“I’m tired, I want to die,” Nael Mohamed, a 14 year-old Sudanese boy, once expressed after he was attacked by two Egyptians in the streets of Cairo. Captured in a video that was later uploaded to TikTok, the two men were seen throwing stones and mocking him for his skin colour and ethnicity.
After the incident sparked outrage on social media, a Giza court sentenced the two Egyptian men to two years in prison, and fined each defendant EGP 100,000 (USD 6,250 as at the time of publication).
However, this incident is not an individual case, but rather part of a wider cultural problem. While social media has helped to expose the ugly sides of Egyptian humour, there are few nationwide campaigns that treat this particular phenomenon as a much deeper challenge than just individual incidents.
Homaar (Donkey). Habla (Foolish). Kalb (Dog). Reading this words aloud without any context, it becomes clear for anyone that they are offensive. But in Egypt, they are commonly used as jokes.

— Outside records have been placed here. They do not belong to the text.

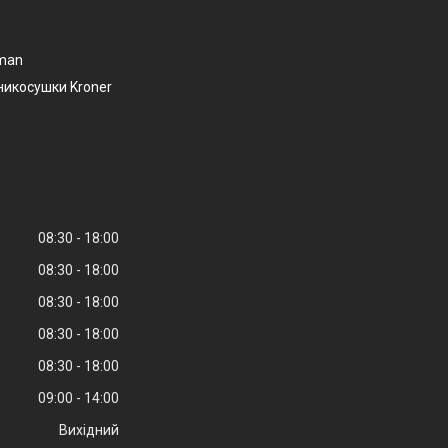
man
никосушки Kroner
08:30
18:00
08:30
18:00
08:30
18:00
08:30
18:00
08:30
18:00
09:00
14:00
Вихідний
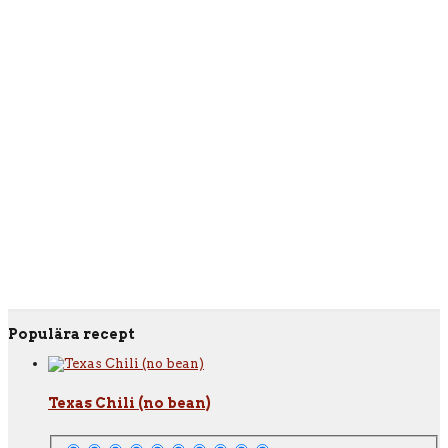
Populära recept
Texas Chili (no bean)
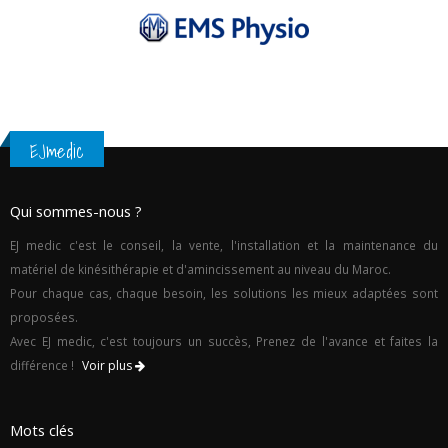
EJmedic
Qui sommes-nous ?
EJ medic c'est le conseil, la vente, l'installation et la maintenance du
matériel de kinésithérapie et d'amincissement au niveau du Maroc.
Pour chaque cas, chaque besoin, les solutions les mieux adaptées sont
proposées.
Avec EJ medic, c'est toujours un succès, Prenez de l'avance et faites la
différence !
Voir plus
Mots clés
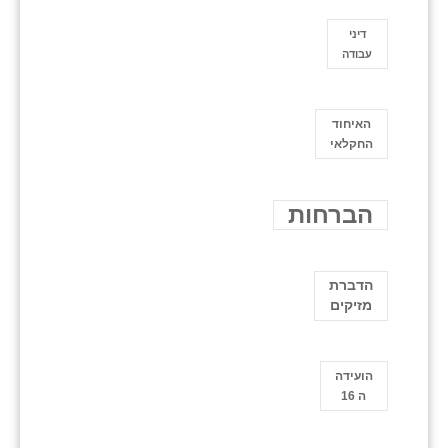
דיני
עבודה
האיחוד
החקלאי
הברחות
הדברת
מזיקים
הועידה
ה 16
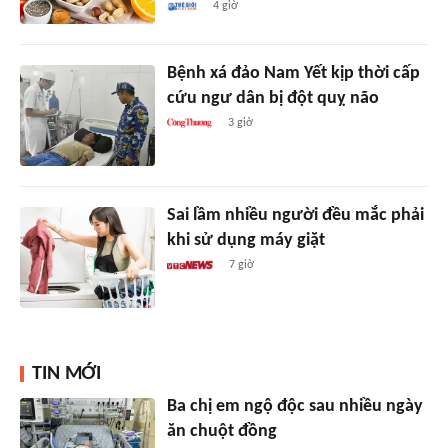
4 giờ
Bệnh xá đảo Nam Yết kịp thời cấp
cứu ngư dân bị đột quỵ não
3 giờ
Sai lầm nhiều người đều mắc phải
khi sử dụng máy giặt
7 giờ
TIN MỚI
Ba chị em ngộ độc sau nhiều ngày
ăn chuột đồng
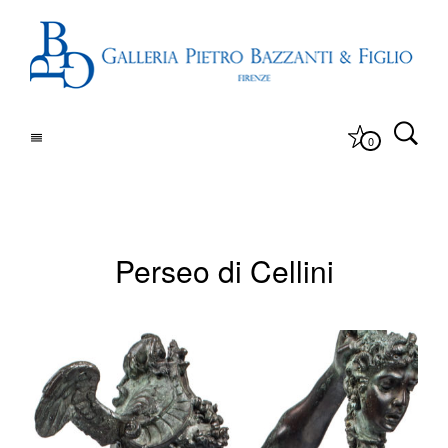
0
Perseo di Cellini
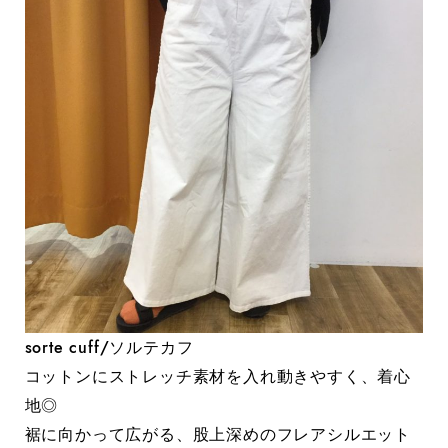
sorte cuff/ソルテカフ
コットンにストレッチ素材を入れ動きやすく、着心
地◎
裾に向かって広がる、股上深めのフレアシルエット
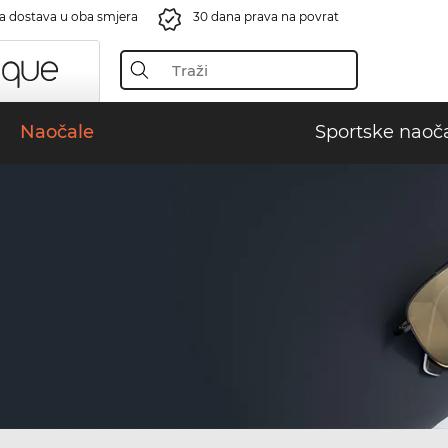
a dostava u oba smjera
30 dana prava na povrat
Naočale
Sportske naoč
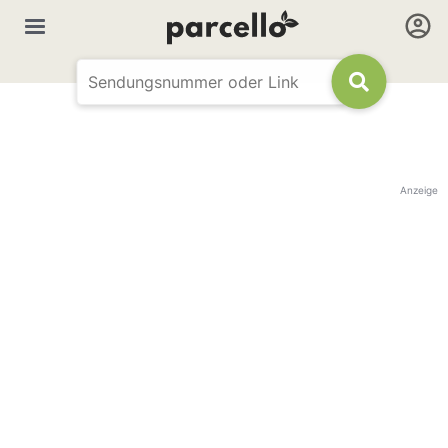
Anzeige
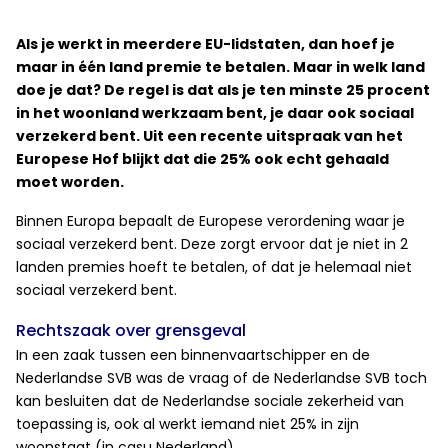
Als je werkt in meerdere EU-lidstaten, dan hoef je
maar in één land premie te betalen. Maar in welk land
doe je dat? De regel is dat als je ten minste 25 procent
in het woonland werkzaam bent, je daar ook sociaal
verzekerd bent. Uit een recente uitspraak van het
Europese Hof blijkt dat die 25% ook echt gehaald
moet worden.
Binnen Europa bepaalt de Europese verordening waar je
sociaal verzekerd bent. Deze zorgt ervoor dat je niet in 2
landen premies hoeft te betalen, of dat je helemaal niet
sociaal verzekerd bent.
Rechtszaak over grensgeval
In een zaak tussen een binnenvaartschipper en de
Nederlandse SVB was de vraag of de Nederlandse SVB toch
kan besluiten dat de Nederlandse sociale zekerheid van
toepassing is, ook al werkt iemand niet 25% in zijn
woonstaat (in casu Nederland).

Egyptian multimedia companyDS+ recently released the campaign “Da Msh Hzar” (This is Not a Joke), which exposes bullying culture in Egypt, and educates the public on the difference between joking and bullying and how it can have a grave impact on people’s mental health.

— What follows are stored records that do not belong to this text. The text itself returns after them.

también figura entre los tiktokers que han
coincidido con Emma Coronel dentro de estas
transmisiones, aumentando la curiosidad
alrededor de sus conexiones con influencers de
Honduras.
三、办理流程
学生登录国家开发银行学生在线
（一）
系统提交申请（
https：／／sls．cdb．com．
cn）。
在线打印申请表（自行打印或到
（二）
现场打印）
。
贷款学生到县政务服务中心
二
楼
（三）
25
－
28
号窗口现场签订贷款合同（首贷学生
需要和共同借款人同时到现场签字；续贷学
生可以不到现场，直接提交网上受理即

The company’s post alone generated over 3,000 shares and 2 million views, with mostly positive reactions that have applauded the campaign for being the first to raise awareness around such an issue.
“This is the first Egyptian advertisement that is actually needed for our society,” one commenter said.
“It is high time the media pays attention to the culture of bullying in Egypt,” said another.
In the opening scene of the video spot, a father is asked, “what is a joke?” to which the father replies, “when I call my son a donkey” — showing the extent to which some Egyptians are desensitised to insults.
Egyptians have earned the title of sha’b ebn nokta: a population raised on feel-good, quick comedy. A light heart (“dam khafeef”) is often used to describe those that are funny and can make the environment feel more lively, but this has often been used as a mask for people to hide their bullying tactics. Derogatory terms lose their true meaning between the jokes, to the extent that one cannot alwaysbe sure of whether it was said with light heartedness or with ill intention.
This nokta culture has helped to shape a power dynamic where jokes, scenes, and songs have normalized the sexual, political, and social violence against women, depicting them as merely light-hearted expressions. A notable example of this is Tameem Youness’s Salmonella, which turns a man’s threats against a girl who rejects him into a mere cheerful song.
However, while awareness campaigns are a good starting point, it is not enough to truly combat this issue. We have to move beyond awareness campaigns and shift to real legislation and court action to protect people’s mental health from verbal abuse, viewing it as not just a cultural problem, but as a public health issue.
Egypt has taken a number of legislative steps to combat bullying over the last couple of years. In 2020, Egypt outlined varying degrees of penalty and jail terms to criminalise bullying for the first time in Egypt’s history.
The draft amendment outlined a minimum prison term of six months and/or a penalty of EGP 10,000 to 30,000. The law also stipulates that should the offence be committed by a group, or if the offender is related to the victim in any way, penalties may increase from EGP 20,000 to EGP 100,000 and/or a minimum prison sentence of one year.
The impact of campaigns like DS+’s is not yet statistically clear, but many hope that it can shift mindsets and sow seeds of change, encouraging people to call out hurtful actions rather than let them easily slide.